An advanced layered MPP architecture for industrial imaging

Abstract

The massively parallel hardware approach to computer vision is a relatively new area. The traditional approach uses a parallel general-purpose computer that runs software to take advantage of the parallel processors. The number of parallel processors has varied from two up to a processor per pixel, at least in theory. The proposed approach is ideologically different. This research advocates the processing to be accomplished in layers that are totally parallel, especially at the lower levels. This approach uses dedicated hardware architectures, as opposed to the general-purpose processor, which are customer-oriented and application specific in nature. The system is composed of a new image layer, local communicator layer, processing element layer, and a main control unit. The PE design is facilitated by the development of a CAD designer tool. The goals of this research are to reduce PE complexity, reduce communication bottlenecks, provide for higher speed and throughput, and provide accessibility to portability requirements.
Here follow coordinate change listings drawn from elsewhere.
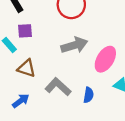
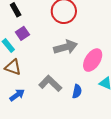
purple square: (25, 31) -> (22, 33), turned -32
brown triangle: (27, 68) -> (13, 67), moved

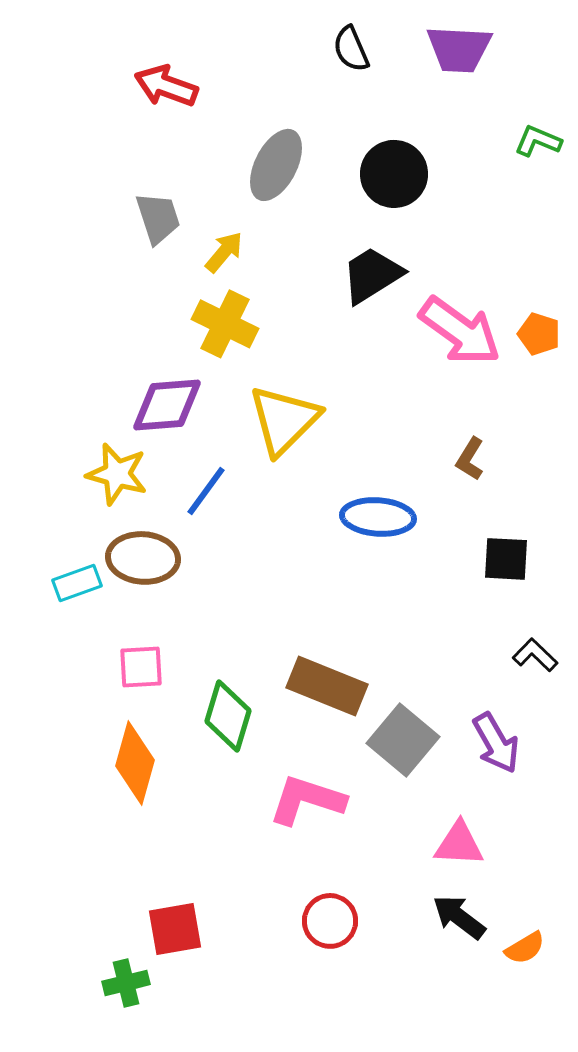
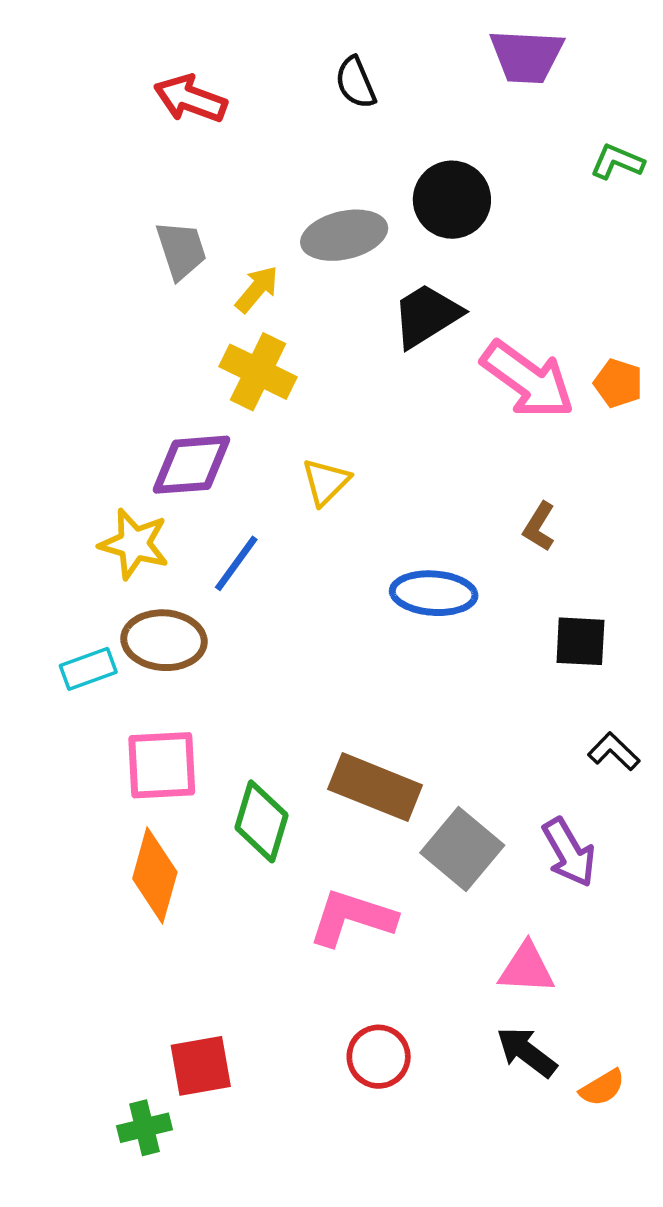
black semicircle: (351, 49) -> (356, 83), moved
gray ellipse: (276, 165) -> (344, 235), moved, turned 50
yellow triangle: (284, 420) -> (326, 482), size x0.6
pink square: (141, 667) -> (162, 765), size x1.4

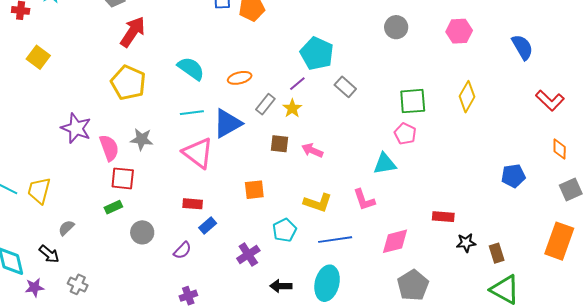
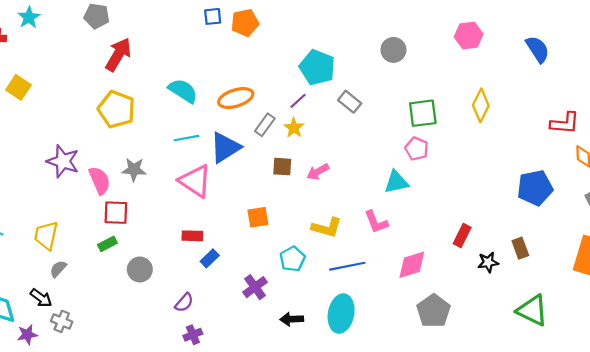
gray circle: (396, 27) -> (393, 50), moved
orange ellipse: (240, 78) -> (236, 98), size x1.4
red L-shape: (550, 100) -> (565, 123), moved, turned -36
pink arrow: (312, 150) -> (318, 172), turned -50
blue pentagon: (513, 176) -> (535, 188), size x1.4
yellow trapezoid: (39, 191) -> (46, 236), moved
red rectangle: (443, 217) -> (462, 236), turned -65
purple semicircle: (182, 250) -> (184, 303), moved
brown rectangle: (497, 253) -> (520, 248), moved
gray cross: (78, 284) -> (62, 321), moved

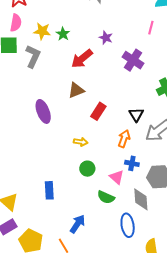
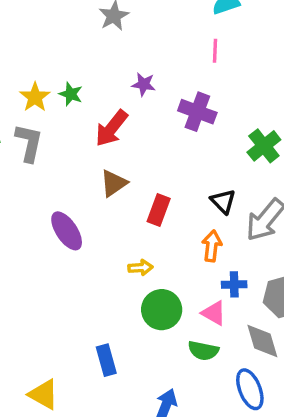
yellow star: (42, 31) -> (35, 97), turned -30
green circle: (87, 169) -> (162, 310), size x1.5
The issues that require consideration includes: speed, throughput, system flexibility, system tolerance, and portability. This is why it is critical to determine at what stage of the VLSI design the designer should start to consider these effects. This research proposes to solve the aforementioned problems, in addition to presenting the advantages of the application-specific massively parallel hardware architecture for image recognition systems. This paper presents the background and developments, the technical summary, recommended areas of application, and conclusion.